START DATA FOR THE TASK

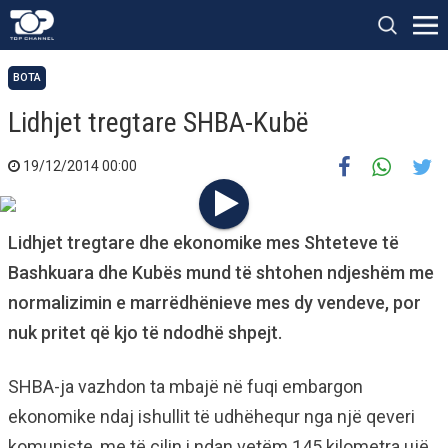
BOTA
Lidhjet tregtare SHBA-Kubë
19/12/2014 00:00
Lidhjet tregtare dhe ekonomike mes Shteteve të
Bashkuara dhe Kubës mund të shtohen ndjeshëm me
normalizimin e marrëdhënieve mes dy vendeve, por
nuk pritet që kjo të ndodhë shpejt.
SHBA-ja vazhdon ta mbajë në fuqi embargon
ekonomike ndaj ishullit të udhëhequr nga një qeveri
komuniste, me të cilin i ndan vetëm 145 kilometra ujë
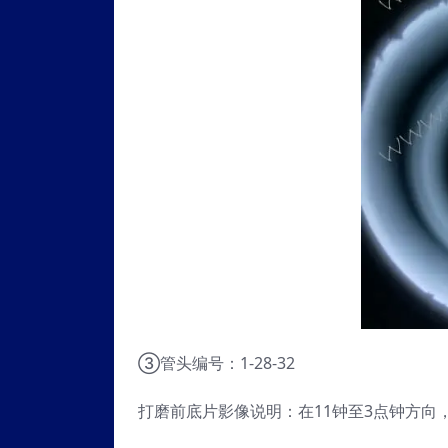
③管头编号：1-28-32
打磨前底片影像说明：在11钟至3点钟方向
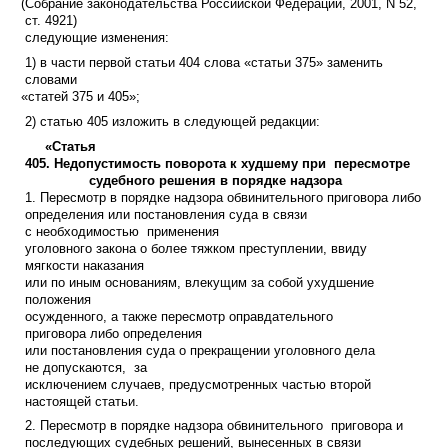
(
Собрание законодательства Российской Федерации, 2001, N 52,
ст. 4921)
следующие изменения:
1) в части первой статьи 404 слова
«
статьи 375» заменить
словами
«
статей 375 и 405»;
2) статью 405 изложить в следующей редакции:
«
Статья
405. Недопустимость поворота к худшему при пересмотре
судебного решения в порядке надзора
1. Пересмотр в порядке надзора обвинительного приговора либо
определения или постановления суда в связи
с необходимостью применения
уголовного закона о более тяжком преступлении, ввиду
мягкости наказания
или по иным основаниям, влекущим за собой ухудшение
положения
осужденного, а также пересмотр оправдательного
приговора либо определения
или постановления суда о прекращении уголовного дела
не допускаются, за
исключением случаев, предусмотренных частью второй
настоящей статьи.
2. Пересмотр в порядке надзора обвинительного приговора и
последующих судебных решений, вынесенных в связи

END DATA FOR THE TASK
START DATA FOR THE TASK

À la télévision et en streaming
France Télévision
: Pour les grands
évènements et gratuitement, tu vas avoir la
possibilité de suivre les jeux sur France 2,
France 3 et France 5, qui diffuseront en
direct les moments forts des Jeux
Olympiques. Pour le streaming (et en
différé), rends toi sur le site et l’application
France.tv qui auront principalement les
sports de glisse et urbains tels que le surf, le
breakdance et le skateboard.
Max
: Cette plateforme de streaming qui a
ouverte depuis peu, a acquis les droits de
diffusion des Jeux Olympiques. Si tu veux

END DATA FOR THE TASK
START DATA FOR THE TASK

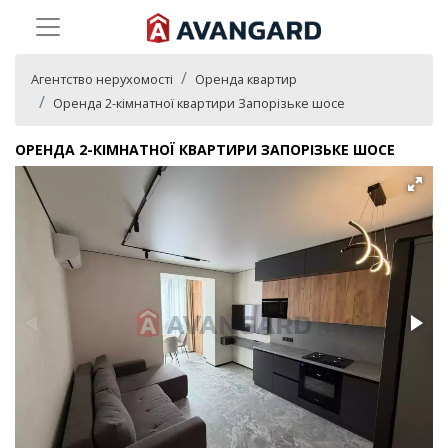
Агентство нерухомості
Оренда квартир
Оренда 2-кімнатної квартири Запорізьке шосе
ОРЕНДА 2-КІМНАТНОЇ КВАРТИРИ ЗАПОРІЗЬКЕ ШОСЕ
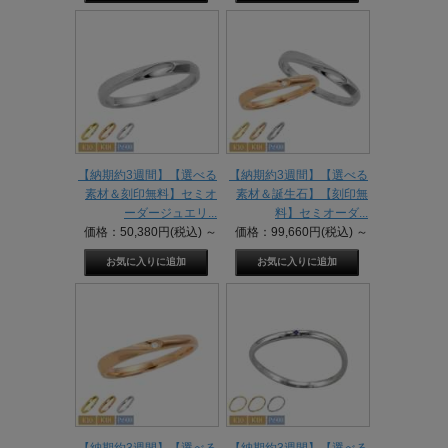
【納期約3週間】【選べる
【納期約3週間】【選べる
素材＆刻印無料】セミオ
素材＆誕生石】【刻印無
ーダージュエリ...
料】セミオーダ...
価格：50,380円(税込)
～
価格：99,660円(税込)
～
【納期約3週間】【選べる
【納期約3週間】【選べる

END DATA FOR THE TASK

#### REQUIREMENT
Nothing but the lines above from the one that has "打磨前底片影像说明：在11钟至3点钟方向" down to the one that has "1. Пересмотр в" belongs in the answer, copied exactly, without pictures.

#### YOUR RESPONSE
打磨前底片影像说明：在11钟至3点钟方向
(
Собрание законодательства Российской Федерации, 2001, N 52,
ст. 4921)
следующие изменения:
1) в части первой статьи 404 слова
«
статьи 375» заменить
словами
«
статей 375 и 405»;
2) статью 405 изложить в следующей редакции:
«
Статья
405. Недопустимость поворота к худшему при пересмотре
судебного решения в порядке надзора
1. Пересмотр в порядке надзора обвинительного приговора либо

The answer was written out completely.